Lloyd Evans Lloyd Evans

Captures the rapturous gaiety of the original: Globe’s Twelfth Night reviewed

Plus: Lily Allen comes through with the goods in a new horror-story play

One can imagine Shakespeare nodding appreciatively at Michelle Terry’s Olivia, pictured above. 
issue 28 August 2021

The new Lily Allen vehicle opens in a spruced-up terrace in the East End. Allen plays a self-satisfied yuppie, Jenny, whose cynical husband has invited two ghastly friends over for a bitchy booze-up.

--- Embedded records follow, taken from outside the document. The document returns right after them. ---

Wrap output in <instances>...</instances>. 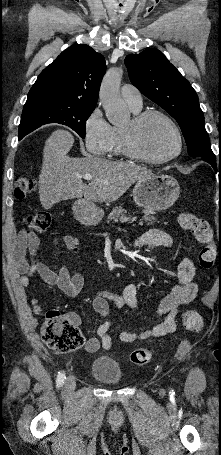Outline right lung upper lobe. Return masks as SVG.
<instances>
[{"label":"right lung upper lobe","mask_w":221,"mask_h":455,"mask_svg":"<svg viewBox=\"0 0 221 455\" xmlns=\"http://www.w3.org/2000/svg\"><path fill=\"white\" fill-rule=\"evenodd\" d=\"M105 71L102 54L86 44L72 45L38 76L25 105L49 103L95 107Z\"/></svg>","instance_id":"cb5924a9"}]
</instances>
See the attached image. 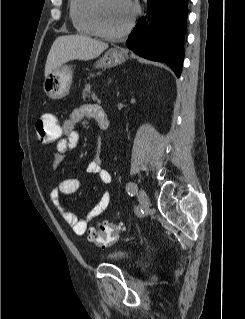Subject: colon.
Returning a JSON list of instances; mask_svg holds the SVG:
<instances>
[{
  "label": "colon",
  "instance_id": "1",
  "mask_svg": "<svg viewBox=\"0 0 245 319\" xmlns=\"http://www.w3.org/2000/svg\"><path fill=\"white\" fill-rule=\"evenodd\" d=\"M36 135L39 142L52 144L62 134V126L53 114L46 113L38 117L35 123ZM121 227L119 225L102 221L97 227L89 229L88 236L91 241L101 247H106L120 238Z\"/></svg>",
  "mask_w": 245,
  "mask_h": 319
}]
</instances>
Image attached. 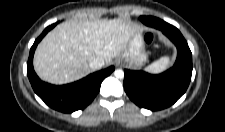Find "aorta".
I'll use <instances>...</instances> for the list:
<instances>
[{
    "mask_svg": "<svg viewBox=\"0 0 225 132\" xmlns=\"http://www.w3.org/2000/svg\"><path fill=\"white\" fill-rule=\"evenodd\" d=\"M114 76L117 78V79H122L124 78V71L122 69H116L114 71Z\"/></svg>",
    "mask_w": 225,
    "mask_h": 132,
    "instance_id": "1",
    "label": "aorta"
}]
</instances>
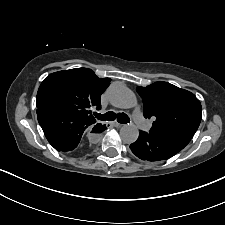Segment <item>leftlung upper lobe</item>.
I'll use <instances>...</instances> for the list:
<instances>
[{
    "label": "left lung upper lobe",
    "instance_id": "5c2ea615",
    "mask_svg": "<svg viewBox=\"0 0 225 225\" xmlns=\"http://www.w3.org/2000/svg\"><path fill=\"white\" fill-rule=\"evenodd\" d=\"M136 90L143 100L144 116L155 120L151 135L193 138L202 116L200 101L193 93L162 81Z\"/></svg>",
    "mask_w": 225,
    "mask_h": 225
}]
</instances>
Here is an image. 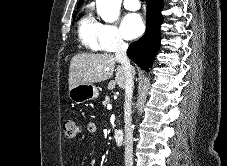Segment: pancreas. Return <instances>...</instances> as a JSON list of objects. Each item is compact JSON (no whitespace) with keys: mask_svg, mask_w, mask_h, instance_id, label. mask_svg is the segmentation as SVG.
Masks as SVG:
<instances>
[{"mask_svg":"<svg viewBox=\"0 0 227 166\" xmlns=\"http://www.w3.org/2000/svg\"><path fill=\"white\" fill-rule=\"evenodd\" d=\"M109 103H110L109 97H105L104 101L102 102L103 106L105 107V106L108 105Z\"/></svg>","mask_w":227,"mask_h":166,"instance_id":"cf45deb5","label":"pancreas"}]
</instances>
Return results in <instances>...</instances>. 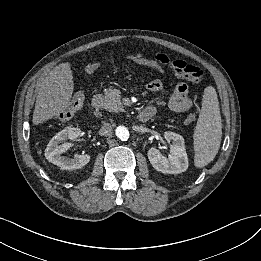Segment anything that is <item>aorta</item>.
<instances>
[{"mask_svg": "<svg viewBox=\"0 0 261 261\" xmlns=\"http://www.w3.org/2000/svg\"><path fill=\"white\" fill-rule=\"evenodd\" d=\"M116 136L122 140V141H126L129 138V131L126 127L124 126H118L115 130Z\"/></svg>", "mask_w": 261, "mask_h": 261, "instance_id": "762f6f07", "label": "aorta"}]
</instances>
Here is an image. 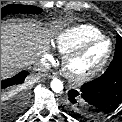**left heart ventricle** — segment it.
I'll return each mask as SVG.
<instances>
[{"mask_svg": "<svg viewBox=\"0 0 122 122\" xmlns=\"http://www.w3.org/2000/svg\"><path fill=\"white\" fill-rule=\"evenodd\" d=\"M108 43L101 42L90 48L84 55L72 64L74 72L82 73L96 65L107 53Z\"/></svg>", "mask_w": 122, "mask_h": 122, "instance_id": "left-heart-ventricle-1", "label": "left heart ventricle"}]
</instances>
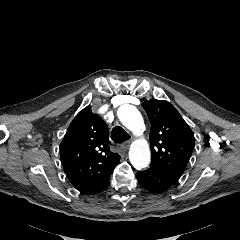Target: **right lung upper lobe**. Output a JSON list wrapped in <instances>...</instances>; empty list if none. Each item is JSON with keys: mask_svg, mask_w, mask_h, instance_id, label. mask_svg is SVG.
<instances>
[{"mask_svg": "<svg viewBox=\"0 0 240 240\" xmlns=\"http://www.w3.org/2000/svg\"><path fill=\"white\" fill-rule=\"evenodd\" d=\"M110 146L107 125L87 106L71 122L60 144L65 174L81 193L96 194L108 183L120 161Z\"/></svg>", "mask_w": 240, "mask_h": 240, "instance_id": "cb5924a9", "label": "right lung upper lobe"}]
</instances>
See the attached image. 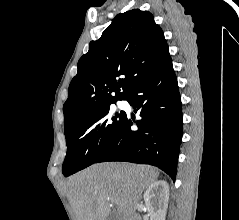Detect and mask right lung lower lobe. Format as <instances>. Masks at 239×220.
Listing matches in <instances>:
<instances>
[{"label": "right lung lower lobe", "mask_w": 239, "mask_h": 220, "mask_svg": "<svg viewBox=\"0 0 239 220\" xmlns=\"http://www.w3.org/2000/svg\"><path fill=\"white\" fill-rule=\"evenodd\" d=\"M125 100L139 112L141 120L132 122L126 115L121 128L95 163L151 164L175 180L183 127L172 60L141 81ZM133 123L138 126L136 131L130 129Z\"/></svg>", "instance_id": "98d812e1"}]
</instances>
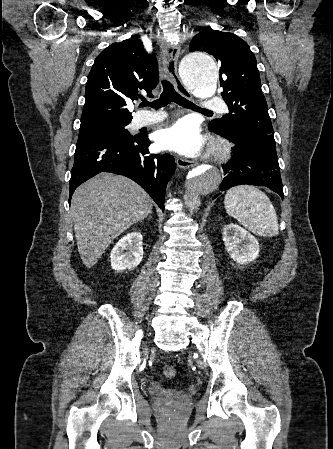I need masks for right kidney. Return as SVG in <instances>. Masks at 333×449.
<instances>
[{
	"instance_id": "1",
	"label": "right kidney",
	"mask_w": 333,
	"mask_h": 449,
	"mask_svg": "<svg viewBox=\"0 0 333 449\" xmlns=\"http://www.w3.org/2000/svg\"><path fill=\"white\" fill-rule=\"evenodd\" d=\"M142 240L143 236L138 231L121 238L111 251L112 269L121 272L138 266L143 258Z\"/></svg>"
}]
</instances>
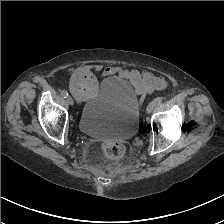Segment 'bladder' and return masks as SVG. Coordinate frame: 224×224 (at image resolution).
<instances>
[{
	"mask_svg": "<svg viewBox=\"0 0 224 224\" xmlns=\"http://www.w3.org/2000/svg\"><path fill=\"white\" fill-rule=\"evenodd\" d=\"M79 130L92 138H133L139 127V104L115 79H105L81 109Z\"/></svg>",
	"mask_w": 224,
	"mask_h": 224,
	"instance_id": "31cf9c89",
	"label": "bladder"
}]
</instances>
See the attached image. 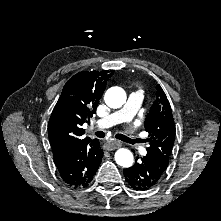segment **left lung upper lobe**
<instances>
[{
	"label": "left lung upper lobe",
	"instance_id": "left-lung-upper-lobe-1",
	"mask_svg": "<svg viewBox=\"0 0 221 221\" xmlns=\"http://www.w3.org/2000/svg\"><path fill=\"white\" fill-rule=\"evenodd\" d=\"M144 126L150 137L147 155L168 165L175 140V123L169 101L160 85H157L156 99L146 115Z\"/></svg>",
	"mask_w": 221,
	"mask_h": 221
}]
</instances>
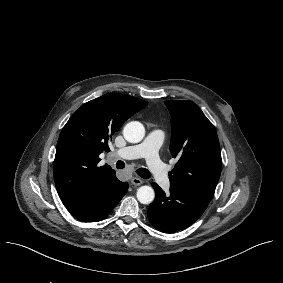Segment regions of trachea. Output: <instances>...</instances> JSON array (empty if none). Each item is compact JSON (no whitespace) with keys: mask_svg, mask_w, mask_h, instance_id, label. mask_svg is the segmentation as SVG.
Here are the masks:
<instances>
[{"mask_svg":"<svg viewBox=\"0 0 283 283\" xmlns=\"http://www.w3.org/2000/svg\"><path fill=\"white\" fill-rule=\"evenodd\" d=\"M124 166H125V165H124V162H123V161L119 160V161L116 162V168H118V169H123ZM136 172H137V174H138L140 177H142V178H144V179H149V178H151V172L148 171V170L145 169V168H139Z\"/></svg>","mask_w":283,"mask_h":283,"instance_id":"1","label":"trachea"}]
</instances>
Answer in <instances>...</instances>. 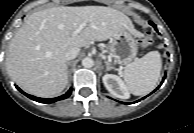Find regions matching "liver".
Masks as SVG:
<instances>
[{
    "instance_id": "obj_1",
    "label": "liver",
    "mask_w": 194,
    "mask_h": 133,
    "mask_svg": "<svg viewBox=\"0 0 194 133\" xmlns=\"http://www.w3.org/2000/svg\"><path fill=\"white\" fill-rule=\"evenodd\" d=\"M84 25L79 34L73 32ZM132 21L124 13L104 6L53 7L32 13L10 40L6 68L26 92L43 98L60 94L68 83L64 57L70 47L105 41Z\"/></svg>"
}]
</instances>
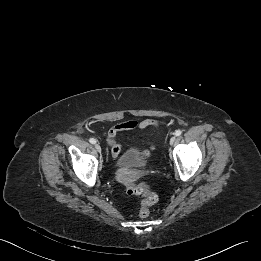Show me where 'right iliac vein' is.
Masks as SVG:
<instances>
[{"instance_id": "63e3f726", "label": "right iliac vein", "mask_w": 261, "mask_h": 261, "mask_svg": "<svg viewBox=\"0 0 261 261\" xmlns=\"http://www.w3.org/2000/svg\"><path fill=\"white\" fill-rule=\"evenodd\" d=\"M95 148L99 153H101V146L98 143L95 144Z\"/></svg>"}]
</instances>
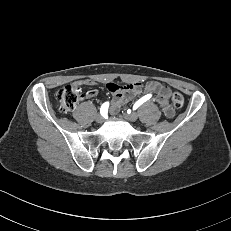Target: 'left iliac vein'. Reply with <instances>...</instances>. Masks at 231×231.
<instances>
[{
  "instance_id": "left-iliac-vein-1",
  "label": "left iliac vein",
  "mask_w": 231,
  "mask_h": 231,
  "mask_svg": "<svg viewBox=\"0 0 231 231\" xmlns=\"http://www.w3.org/2000/svg\"><path fill=\"white\" fill-rule=\"evenodd\" d=\"M123 116L126 120L131 121V122H134L138 119V115L135 112L125 113Z\"/></svg>"
}]
</instances>
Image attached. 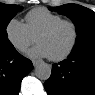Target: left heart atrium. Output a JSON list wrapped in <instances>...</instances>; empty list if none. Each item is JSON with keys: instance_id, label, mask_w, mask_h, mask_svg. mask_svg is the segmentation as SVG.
<instances>
[{"instance_id": "39dd6f15", "label": "left heart atrium", "mask_w": 95, "mask_h": 95, "mask_svg": "<svg viewBox=\"0 0 95 95\" xmlns=\"http://www.w3.org/2000/svg\"><path fill=\"white\" fill-rule=\"evenodd\" d=\"M28 56L33 58L49 57V53L43 45L38 44L28 51Z\"/></svg>"}]
</instances>
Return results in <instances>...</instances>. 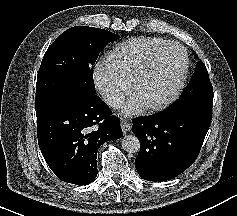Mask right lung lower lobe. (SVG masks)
Wrapping results in <instances>:
<instances>
[{"label":"right lung lower lobe","mask_w":237,"mask_h":216,"mask_svg":"<svg viewBox=\"0 0 237 216\" xmlns=\"http://www.w3.org/2000/svg\"><path fill=\"white\" fill-rule=\"evenodd\" d=\"M42 155L62 181L88 185L97 176V151L122 137L120 121L96 95L73 91L36 111Z\"/></svg>","instance_id":"obj_1"}]
</instances>
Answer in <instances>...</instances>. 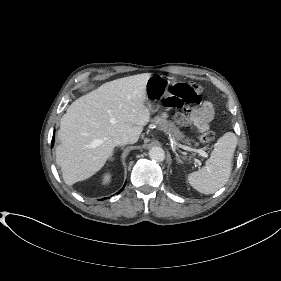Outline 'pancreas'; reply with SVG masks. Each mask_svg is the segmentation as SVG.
Segmentation results:
<instances>
[{
    "instance_id": "cf45deb5",
    "label": "pancreas",
    "mask_w": 281,
    "mask_h": 281,
    "mask_svg": "<svg viewBox=\"0 0 281 281\" xmlns=\"http://www.w3.org/2000/svg\"><path fill=\"white\" fill-rule=\"evenodd\" d=\"M166 118L167 114L163 113L154 117L151 122L160 130L169 134L173 140L188 142L187 139H184V135L179 131L178 127H176V125L172 121H168Z\"/></svg>"
}]
</instances>
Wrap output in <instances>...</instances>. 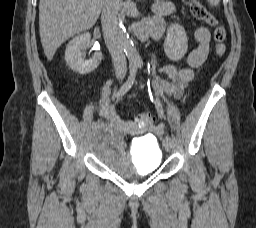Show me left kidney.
<instances>
[{
	"mask_svg": "<svg viewBox=\"0 0 256 228\" xmlns=\"http://www.w3.org/2000/svg\"><path fill=\"white\" fill-rule=\"evenodd\" d=\"M188 49V39L184 28L178 24L168 27L164 41L166 56L172 61L181 60Z\"/></svg>",
	"mask_w": 256,
	"mask_h": 228,
	"instance_id": "left-kidney-1",
	"label": "left kidney"
}]
</instances>
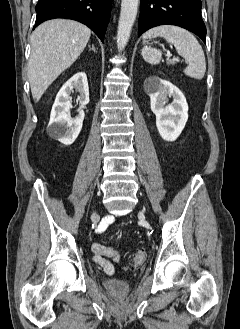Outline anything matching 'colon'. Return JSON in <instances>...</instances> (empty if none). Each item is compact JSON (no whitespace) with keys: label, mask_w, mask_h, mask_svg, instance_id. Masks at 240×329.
Instances as JSON below:
<instances>
[{"label":"colon","mask_w":240,"mask_h":329,"mask_svg":"<svg viewBox=\"0 0 240 329\" xmlns=\"http://www.w3.org/2000/svg\"><path fill=\"white\" fill-rule=\"evenodd\" d=\"M146 260V253L144 251H139L132 255L129 260L127 267L129 270H134L141 266Z\"/></svg>","instance_id":"obj_1"}]
</instances>
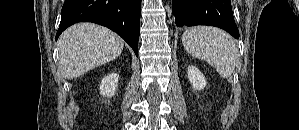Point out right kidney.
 <instances>
[{
    "label": "right kidney",
    "instance_id": "right-kidney-1",
    "mask_svg": "<svg viewBox=\"0 0 299 130\" xmlns=\"http://www.w3.org/2000/svg\"><path fill=\"white\" fill-rule=\"evenodd\" d=\"M119 76L116 73H111L105 76L100 85V94L106 97L114 96L117 88Z\"/></svg>",
    "mask_w": 299,
    "mask_h": 130
}]
</instances>
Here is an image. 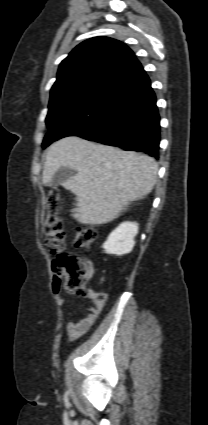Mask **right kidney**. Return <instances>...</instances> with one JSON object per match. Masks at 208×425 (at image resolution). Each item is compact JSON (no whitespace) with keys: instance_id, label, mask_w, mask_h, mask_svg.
<instances>
[{"instance_id":"1","label":"right kidney","mask_w":208,"mask_h":425,"mask_svg":"<svg viewBox=\"0 0 208 425\" xmlns=\"http://www.w3.org/2000/svg\"><path fill=\"white\" fill-rule=\"evenodd\" d=\"M138 233V223L123 222L108 236L103 248L107 254L122 256L132 251Z\"/></svg>"}]
</instances>
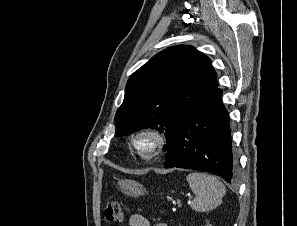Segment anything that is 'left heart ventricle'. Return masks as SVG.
I'll use <instances>...</instances> for the list:
<instances>
[{
    "label": "left heart ventricle",
    "mask_w": 297,
    "mask_h": 226,
    "mask_svg": "<svg viewBox=\"0 0 297 226\" xmlns=\"http://www.w3.org/2000/svg\"><path fill=\"white\" fill-rule=\"evenodd\" d=\"M149 142H150L149 139H143L142 144H143V145H148Z\"/></svg>",
    "instance_id": "1"
}]
</instances>
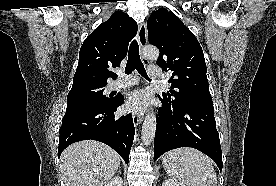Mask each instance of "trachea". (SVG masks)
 <instances>
[{
    "label": "trachea",
    "mask_w": 276,
    "mask_h": 186,
    "mask_svg": "<svg viewBox=\"0 0 276 186\" xmlns=\"http://www.w3.org/2000/svg\"><path fill=\"white\" fill-rule=\"evenodd\" d=\"M134 69H136L139 74H141L144 78L149 79L144 65L140 60L139 46L136 40H133L129 47L128 61L125 68V73L130 74Z\"/></svg>",
    "instance_id": "obj_1"
}]
</instances>
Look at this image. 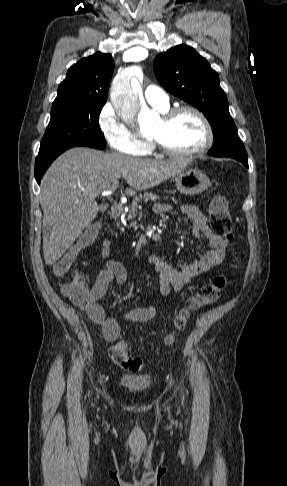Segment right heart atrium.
I'll return each mask as SVG.
<instances>
[{
    "instance_id": "1",
    "label": "right heart atrium",
    "mask_w": 287,
    "mask_h": 486,
    "mask_svg": "<svg viewBox=\"0 0 287 486\" xmlns=\"http://www.w3.org/2000/svg\"><path fill=\"white\" fill-rule=\"evenodd\" d=\"M98 126L104 139L117 152L138 155L147 146V143L121 119L111 103H106L101 108Z\"/></svg>"
}]
</instances>
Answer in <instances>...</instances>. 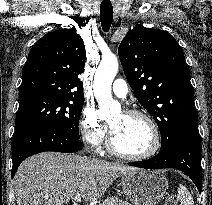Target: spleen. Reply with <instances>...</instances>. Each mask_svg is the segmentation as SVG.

At first sight this looks like a Hampstead comedy from the 1970s but it’s a horror story, and it has a huge black hole at its core.

A classic horror yarn should be driven by a single, powerful premise. In Ira Levin’s Deathtrap, a failing playwright has to bump off a talented rival to restore his fortunes. In Psycho, a bland motel is terrorised by a deranged and violent loner. Even Shakespeare dipped into the horror genre. In Hamlet, a vacillating prince is ordered to commit murder by his father’s ghost.

But this show lacks a compelling story-line and the writer, Danny Robins, makes up for it by adding sackloads of fear-inducing effects. It’s like sitting through a graduation piece by a sound engineer.